I’ve read writings of men who don’t understand why on Earth a girl doesn’t want to date them when they’d treat their women like queens.  Elliot Rodger’s “Day of Retribution” was committed because he felt he hadn’t gotten what he deserved, and “if I can’t have them, no one can have them.”

And in the #YesAllWomen tag?  I’ve given up on you if you’ve decided to take over a hashtag written by women to discuss the universal shared experience of feeling threatened every. fucking. day. of their lives to interject and say “Well I’M not like that!” as if it mattered at all.

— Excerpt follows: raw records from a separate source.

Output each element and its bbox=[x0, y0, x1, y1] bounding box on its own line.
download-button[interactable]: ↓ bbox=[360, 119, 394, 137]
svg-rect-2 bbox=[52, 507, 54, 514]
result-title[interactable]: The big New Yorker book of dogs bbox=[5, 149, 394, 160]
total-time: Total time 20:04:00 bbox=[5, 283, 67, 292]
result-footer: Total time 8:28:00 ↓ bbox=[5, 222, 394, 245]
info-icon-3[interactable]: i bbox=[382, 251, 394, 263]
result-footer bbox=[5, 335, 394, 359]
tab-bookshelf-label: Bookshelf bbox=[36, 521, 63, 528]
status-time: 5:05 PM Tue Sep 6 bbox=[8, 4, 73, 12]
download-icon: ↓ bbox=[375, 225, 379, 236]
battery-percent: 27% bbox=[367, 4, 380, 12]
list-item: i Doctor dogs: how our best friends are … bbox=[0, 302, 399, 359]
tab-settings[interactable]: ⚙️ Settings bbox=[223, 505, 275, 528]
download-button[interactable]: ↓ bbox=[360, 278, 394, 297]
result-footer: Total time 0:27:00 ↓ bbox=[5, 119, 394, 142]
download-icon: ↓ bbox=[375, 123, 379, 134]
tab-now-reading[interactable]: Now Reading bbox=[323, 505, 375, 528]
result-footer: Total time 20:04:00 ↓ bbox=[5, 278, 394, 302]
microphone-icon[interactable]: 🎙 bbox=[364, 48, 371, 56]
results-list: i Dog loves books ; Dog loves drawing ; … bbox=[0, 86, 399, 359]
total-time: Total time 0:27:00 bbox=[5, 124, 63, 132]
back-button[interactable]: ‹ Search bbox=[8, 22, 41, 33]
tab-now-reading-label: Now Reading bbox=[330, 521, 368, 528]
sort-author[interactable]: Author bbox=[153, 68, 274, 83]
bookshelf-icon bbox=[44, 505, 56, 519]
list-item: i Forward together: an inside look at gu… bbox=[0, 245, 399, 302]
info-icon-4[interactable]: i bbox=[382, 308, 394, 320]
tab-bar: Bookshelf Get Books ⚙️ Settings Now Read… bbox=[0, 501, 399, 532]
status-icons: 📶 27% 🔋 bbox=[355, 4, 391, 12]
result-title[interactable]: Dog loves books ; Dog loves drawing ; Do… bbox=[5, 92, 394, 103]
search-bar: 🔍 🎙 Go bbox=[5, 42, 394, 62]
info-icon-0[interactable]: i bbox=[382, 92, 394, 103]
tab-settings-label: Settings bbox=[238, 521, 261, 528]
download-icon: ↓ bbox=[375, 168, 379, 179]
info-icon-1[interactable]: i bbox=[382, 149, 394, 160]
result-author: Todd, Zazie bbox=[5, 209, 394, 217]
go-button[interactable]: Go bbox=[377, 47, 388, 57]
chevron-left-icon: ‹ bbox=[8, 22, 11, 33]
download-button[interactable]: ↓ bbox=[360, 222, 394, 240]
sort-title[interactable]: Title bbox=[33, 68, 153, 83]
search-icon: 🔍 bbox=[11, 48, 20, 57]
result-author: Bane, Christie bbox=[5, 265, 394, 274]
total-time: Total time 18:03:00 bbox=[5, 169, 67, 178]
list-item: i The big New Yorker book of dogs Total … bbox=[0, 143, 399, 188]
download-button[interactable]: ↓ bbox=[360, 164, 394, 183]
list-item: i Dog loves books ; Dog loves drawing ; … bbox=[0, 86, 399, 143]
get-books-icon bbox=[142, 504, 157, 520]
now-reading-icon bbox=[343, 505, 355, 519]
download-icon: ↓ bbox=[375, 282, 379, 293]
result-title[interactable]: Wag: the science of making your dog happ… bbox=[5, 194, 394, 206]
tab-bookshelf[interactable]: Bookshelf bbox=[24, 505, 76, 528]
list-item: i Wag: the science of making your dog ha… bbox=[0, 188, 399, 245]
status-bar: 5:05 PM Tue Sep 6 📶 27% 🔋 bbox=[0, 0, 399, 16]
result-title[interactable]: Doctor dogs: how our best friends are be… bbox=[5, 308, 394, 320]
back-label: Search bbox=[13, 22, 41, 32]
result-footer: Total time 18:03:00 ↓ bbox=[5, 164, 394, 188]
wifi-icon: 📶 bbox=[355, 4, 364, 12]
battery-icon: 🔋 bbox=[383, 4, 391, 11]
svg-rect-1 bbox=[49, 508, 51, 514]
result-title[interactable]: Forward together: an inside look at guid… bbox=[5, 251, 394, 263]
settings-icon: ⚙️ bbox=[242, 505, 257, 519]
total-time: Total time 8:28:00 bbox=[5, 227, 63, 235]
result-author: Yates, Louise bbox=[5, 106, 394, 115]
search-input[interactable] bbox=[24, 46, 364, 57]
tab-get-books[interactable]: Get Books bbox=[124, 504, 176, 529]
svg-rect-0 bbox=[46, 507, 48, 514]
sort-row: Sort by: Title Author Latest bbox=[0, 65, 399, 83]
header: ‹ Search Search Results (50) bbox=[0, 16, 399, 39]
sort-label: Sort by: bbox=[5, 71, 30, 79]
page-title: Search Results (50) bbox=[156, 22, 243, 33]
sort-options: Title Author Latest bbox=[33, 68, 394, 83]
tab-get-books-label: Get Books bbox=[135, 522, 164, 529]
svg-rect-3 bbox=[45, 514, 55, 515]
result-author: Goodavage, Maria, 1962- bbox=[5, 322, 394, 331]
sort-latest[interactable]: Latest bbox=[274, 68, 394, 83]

My first contribution to this tag was this:
“#YesAllWomen Since when is ‘not all of us’ a good enough standard? Go fix it until it’s ‘not any men.'”

No one is giving you a medal because you weren’t Elliot Rodger.  That isn’t the decency standard.  If you’ve laughed at a rape joke, if you’ve called yourself a “nice guy,” if you’ve heard a catcall and said nothing, if you saw this story break and felt anything except “what the hell is WRONG with men,” you’re a part of the problem.  Women are trying to fix it, but we can’t fix everything; you have to help.  Not just sit there and not hurt anyone and hijiack a hashtag to tell everyone how not-terrible you are: actively fix this problem.

My other contribution to this tag was this:
“#YesAllWomen makes men mad because they’re grouped with misogynists.  It makes women mad because misogyny kills us.  See the difference?”

Being grouped with Elliot Rodger sucks.  You know what’s worse?  Having “text me that you got home safe” after a date being a necessity.  Needing to alter routes or when you leave somewhere because it’s dark out.  Getting called a c*** because you won’t respond to a guy calling you “cutie” from across the street.  Being terrified to reject advances because you think you might get assaulted.  Getting assaulted.  Getting killed.

I get that this makes you uncomfortable, but it should make you more uncomfortable that literally every woman you talk to is scared at least once a day.  When every interaction I have with an unknown male is a game of Russian roulette with vaguely better odds, I don’t want to hear how I’ll be fine because you’re not a bullet.  We’re not having this discussion to attack you; we’re trying to stop being scared and getting hurt.

You’re not Elliot Rodger.  Go fix the world so no one is.